All the accounts should be kept within both the drawing power and the sanctioned limit at
all times.
 All irregular accounts should be brought to the notice of the H.O. regularly.
 The operation in each advance should be reviewed at least once every year.
 There should exist a proper system for post disbursement supervision and follow-up.
 Classification of advances should be made as per RBI Guidelines.

2. Evaluation of Internal Control

(a) Examine the following:

 loan documentation,
 Validity of the recorded amounts;
 existence, enforceability and valuation of the security;

(b) Ensure compliance with the

 Terms of sanction
 End use of funds.
 Loan Policy of Bank as well as RBI norms including appropriate classification and
provisioning

(c) Review the operation of the accounts.
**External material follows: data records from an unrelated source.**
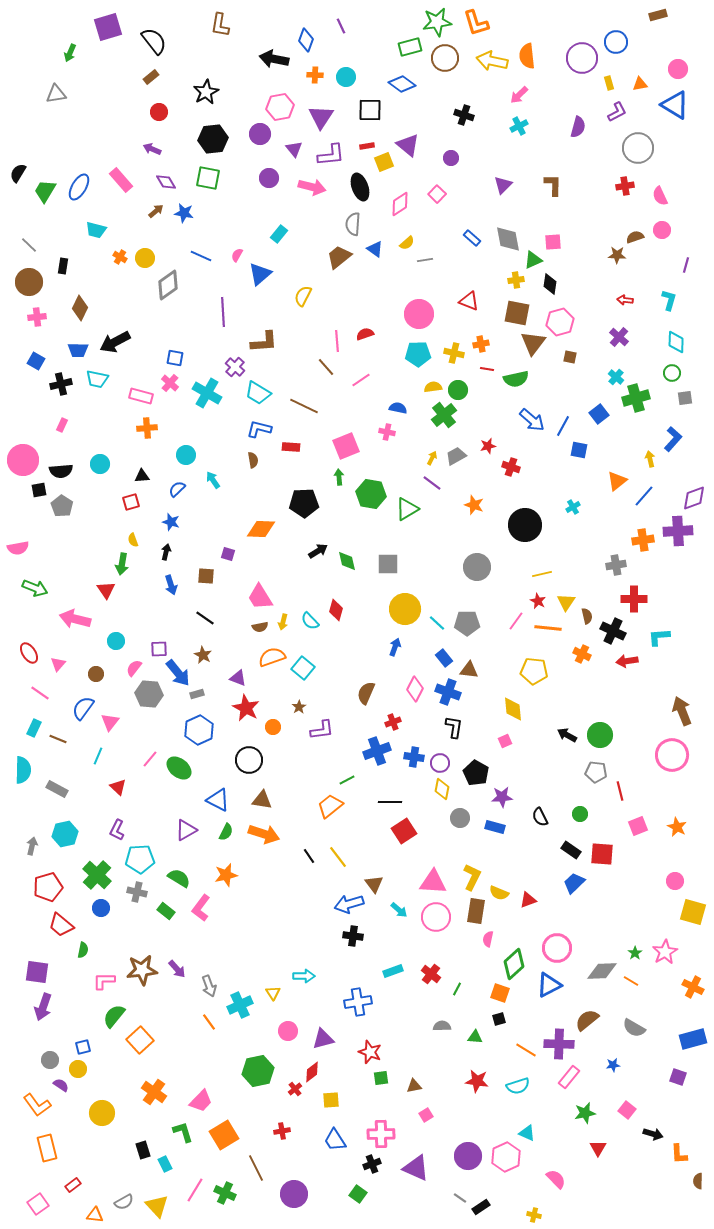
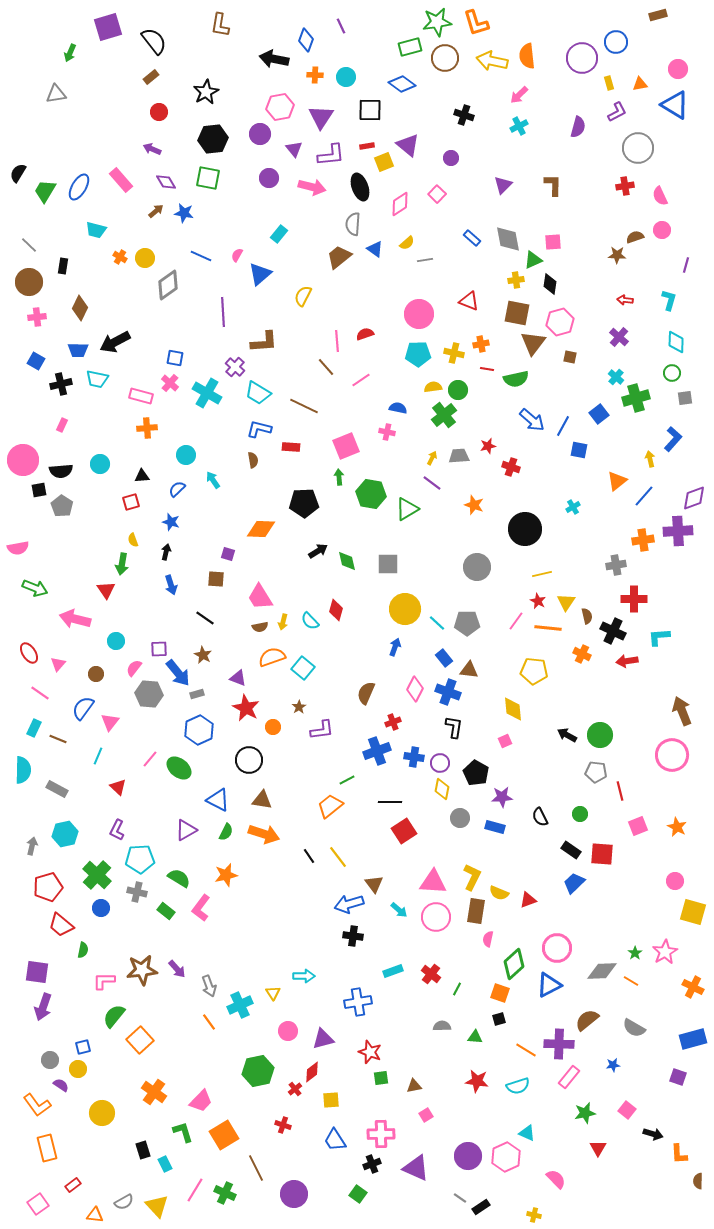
gray trapezoid at (456, 456): moved 3 px right; rotated 25 degrees clockwise
black circle at (525, 525): moved 4 px down
brown square at (206, 576): moved 10 px right, 3 px down
red cross at (282, 1131): moved 1 px right, 6 px up; rotated 28 degrees clockwise
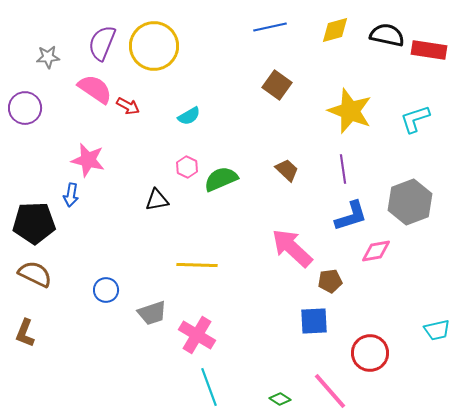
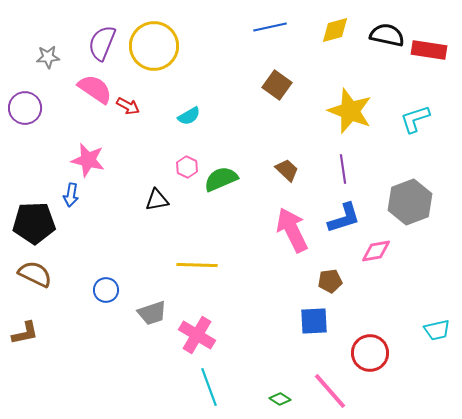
blue L-shape: moved 7 px left, 2 px down
pink arrow: moved 18 px up; rotated 21 degrees clockwise
brown L-shape: rotated 124 degrees counterclockwise
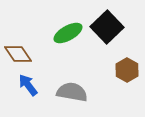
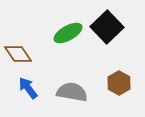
brown hexagon: moved 8 px left, 13 px down
blue arrow: moved 3 px down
3. Substantive Audit Procedure

 To verify that amounts included in balance sheet in respect of advances are outstanding at
the date of the balance sheet.
 To verify that advances represent amount due to the bank.
 To ensure that outstanding amount is appropriately supported by Loan documents.
 To ensure that there are no unrecorded advances.
 To verify the appropriateness of basis of valuation of advances.
 To ensure that the recoverability of advances is recognized in their valuation.
 To check that the advances are disclosed, classified and described in accordance with
recognized accounting policies and relevant statutory and regulatory requirements.
  Ensure that appropriate provisions towards advances have been made as per the RBI
norms.

Types of Audit Reports

1. Statutory

 In the case of a nationalized bank, the auditor is required to make a report to the Central
Government in which the auditor should state the following:
 Whether, in the auditor’s opinion, the balance sheet is a full and fair balance sheet
containing all the necessary particulars and is properly drawn up so as to exhibit a true
and fair view of the affairs of the bank.
 In case the auditor had called for any explanation or information, whether it has been
given and whether it is satisfactory.
 Whether or not the transactions of the bank, which have come to the auditor’s notice, have
been within the powers of that bank.
 Whether or not the returns received from the offices and branches of the bank have been
found adequate for the purpose of audit.
 Whether the profit and loss account show a true balance of profit or loss for the period
covered by such account.
 Any other matter which the auditor considers should be brought to the notice of the Central
Government.

2. Additional reports to be issued by Statutory Auditor

 Report on adequacy and operating effectiveness of Internal Controls over Financial


Reporting in case of banks which are registered as companies under the Companies Act
in terms of Sec.
 Long Form Audit Report.
 Report on compliance with SLR requirements.
 Report on whether the treasury operations of the bank have been conducted in
accordance with the instructions issued by the RBI from time to time.
 Report on whether the income recognition, asset classification and provisioning have been
made as per the guidelines issued by the RBI from time to time.
 Report on whether any serious irregularity was noticed in the working of the bank which
requires immediate attention.
 Report on instances of adverse credit-deposit ratio in the rural areas.

3. LFAR

 The long form Audit Report has to be furnished by the auditor of a bank in addition to the
audit report as per the statutory requirement.
 The matters which the banks require their auditor to deal with in the form of Long Form
Audit Report have been specified by the RBI.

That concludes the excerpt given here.